Analysts urge China to "fight back" amid Sino-U.S. trade frictions
As the Sino-U.S. trade dispute escalates, economists from a leading Chinese think tank have called on China to fight to the end, and not to yield to pressure.
Trade frictions between China and the United States have continued to grow, as the American side threatens to impose tariffs on more products imported from China.
The move follows on the heels of the Section 301 investigation launched by the Trump administration last year into so called Chinese intellectual property and technology transfer practices.
Guo Kai, a member of Chinese think tank the China Finance 40 Forum, says the only way for China to solve the dispute is to fight back.
"If you take a closer look at the results of their Section 301 investigation, you find that most of the content is based on their own speculation. What they want has nothing to do with what they do, and their only goal is to impose tariffs. According to U.S. media reports, Trump once claimed he only cared about tariffs and had never considered anything related to intellectual property rights. Therefore, the trade war is totally U.S.-provoked. Under this circumstance, the only solution is to fight back," said Guo.
One of the Trump administration's justifications for the tariffs is that they help to solve what it sees as the problem of the United States trade deficit.
But as Ha Jiming, a senior researcher also from the China Finance 40 Forum, points out, tariffs aren't a solution to America's economic problems.

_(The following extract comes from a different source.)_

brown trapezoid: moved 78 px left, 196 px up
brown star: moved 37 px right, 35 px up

Ha Jiming, a senior researcher from Chinese think tank China Finance 40 Forum. [Photo: China Plus]
"Figures have shown that the employment growth in the United States is far below market expectations, yet salary levels continue to rise. If more tariffs are imposed, inflation will rise, making the Federal Reserve increase the interest rate. The influence on capital market will negatively affect the real economy, which might further affect people's retirement funds," said Ha.

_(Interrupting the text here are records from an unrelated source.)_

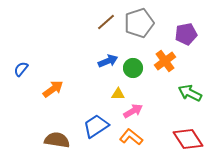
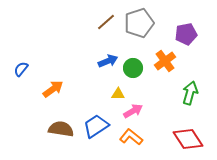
green arrow: rotated 80 degrees clockwise
brown semicircle: moved 4 px right, 11 px up
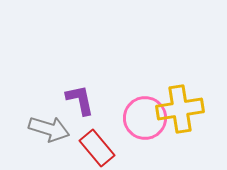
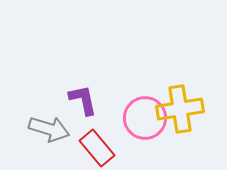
purple L-shape: moved 3 px right
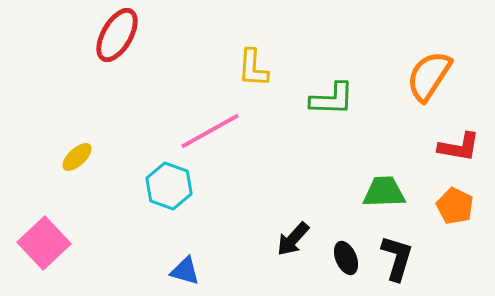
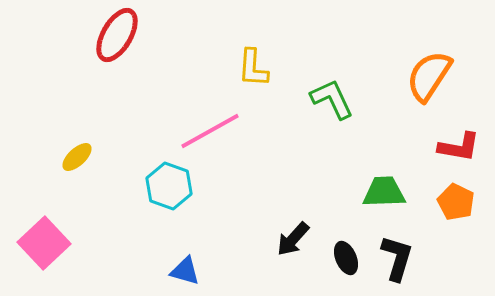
green L-shape: rotated 117 degrees counterclockwise
orange pentagon: moved 1 px right, 4 px up
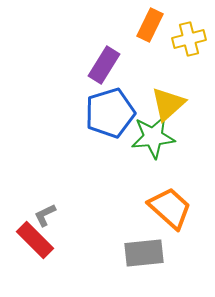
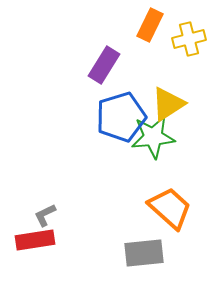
yellow triangle: rotated 9 degrees clockwise
blue pentagon: moved 11 px right, 4 px down
red rectangle: rotated 54 degrees counterclockwise
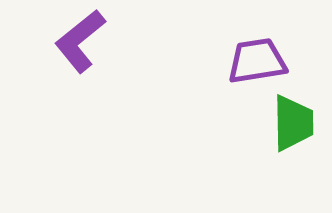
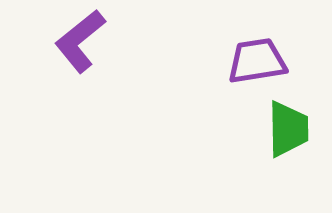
green trapezoid: moved 5 px left, 6 px down
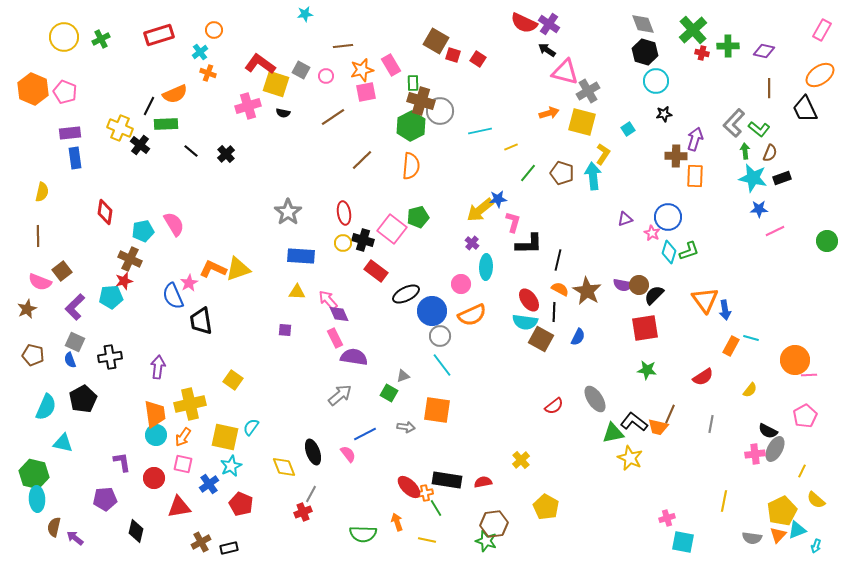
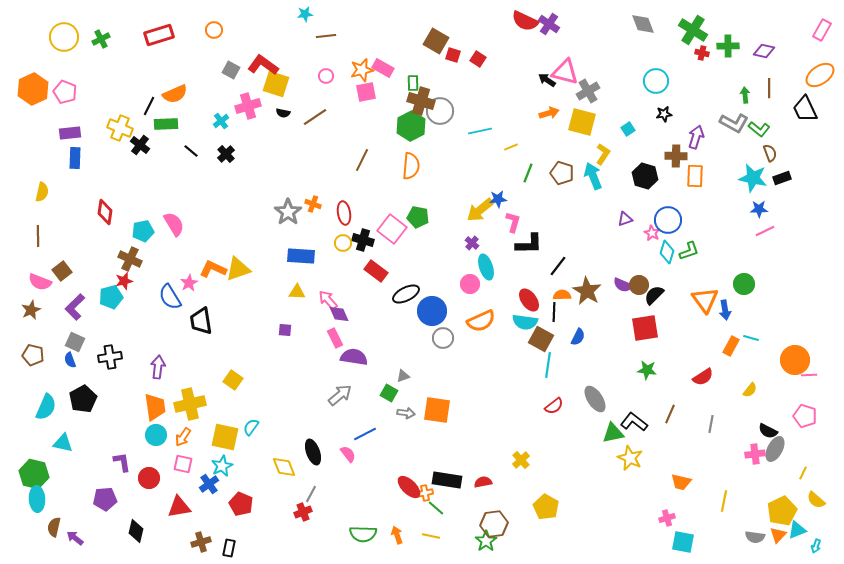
red semicircle at (524, 23): moved 1 px right, 2 px up
green cross at (693, 30): rotated 16 degrees counterclockwise
brown line at (343, 46): moved 17 px left, 10 px up
black arrow at (547, 50): moved 30 px down
cyan cross at (200, 52): moved 21 px right, 69 px down
black hexagon at (645, 52): moved 124 px down
red L-shape at (260, 64): moved 3 px right, 1 px down
pink rectangle at (391, 65): moved 8 px left, 3 px down; rotated 30 degrees counterclockwise
gray square at (301, 70): moved 70 px left
orange cross at (208, 73): moved 105 px right, 131 px down
orange hexagon at (33, 89): rotated 12 degrees clockwise
brown line at (333, 117): moved 18 px left
gray L-shape at (734, 123): rotated 104 degrees counterclockwise
purple arrow at (695, 139): moved 1 px right, 2 px up
green arrow at (745, 151): moved 56 px up
brown semicircle at (770, 153): rotated 42 degrees counterclockwise
blue rectangle at (75, 158): rotated 10 degrees clockwise
brown line at (362, 160): rotated 20 degrees counterclockwise
green line at (528, 173): rotated 18 degrees counterclockwise
cyan arrow at (593, 176): rotated 16 degrees counterclockwise
green pentagon at (418, 217): rotated 25 degrees clockwise
blue circle at (668, 217): moved 3 px down
pink line at (775, 231): moved 10 px left
green circle at (827, 241): moved 83 px left, 43 px down
cyan diamond at (669, 252): moved 2 px left
black line at (558, 260): moved 6 px down; rotated 25 degrees clockwise
cyan ellipse at (486, 267): rotated 20 degrees counterclockwise
pink circle at (461, 284): moved 9 px right
purple semicircle at (623, 285): rotated 12 degrees clockwise
orange semicircle at (560, 289): moved 2 px right, 6 px down; rotated 30 degrees counterclockwise
blue semicircle at (173, 296): moved 3 px left, 1 px down; rotated 8 degrees counterclockwise
cyan pentagon at (111, 297): rotated 10 degrees counterclockwise
brown star at (27, 309): moved 4 px right, 1 px down
orange semicircle at (472, 315): moved 9 px right, 6 px down
gray circle at (440, 336): moved 3 px right, 2 px down
cyan line at (442, 365): moved 106 px right; rotated 45 degrees clockwise
orange trapezoid at (155, 414): moved 7 px up
pink pentagon at (805, 416): rotated 25 degrees counterclockwise
gray arrow at (406, 427): moved 14 px up
orange trapezoid at (658, 427): moved 23 px right, 55 px down
cyan star at (231, 466): moved 9 px left
yellow line at (802, 471): moved 1 px right, 2 px down
red circle at (154, 478): moved 5 px left
green line at (436, 508): rotated 18 degrees counterclockwise
orange arrow at (397, 522): moved 13 px down
gray semicircle at (752, 538): moved 3 px right, 1 px up
yellow line at (427, 540): moved 4 px right, 4 px up
green star at (486, 541): rotated 20 degrees clockwise
brown cross at (201, 542): rotated 12 degrees clockwise
black rectangle at (229, 548): rotated 66 degrees counterclockwise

Since President Trump announced on March 1st that he would impose tariffs on imports of steel and aluminum, the U.S. stock market has shrunk by 800 billion U.S. dollars, an amount equal to four percent of the country's GDP.
Ha Jiming thinks that a trade war between China and the United States could be a major blow for the global economy and may trigger a deep recession.
In the face of the recent threats from the United States, China has steadfastly held to its position that it is fully prepared and will not hesitate to strike back fiercely in response to U.S. tariff escalations.
At the same time, it has continued to open its market and promote trade liberalization and investment facilitation.
Analysts believe that by expanding its market, China has been sharing the benefits of its economic growth with the world, and in doing so is contributing to the multilateral trade system.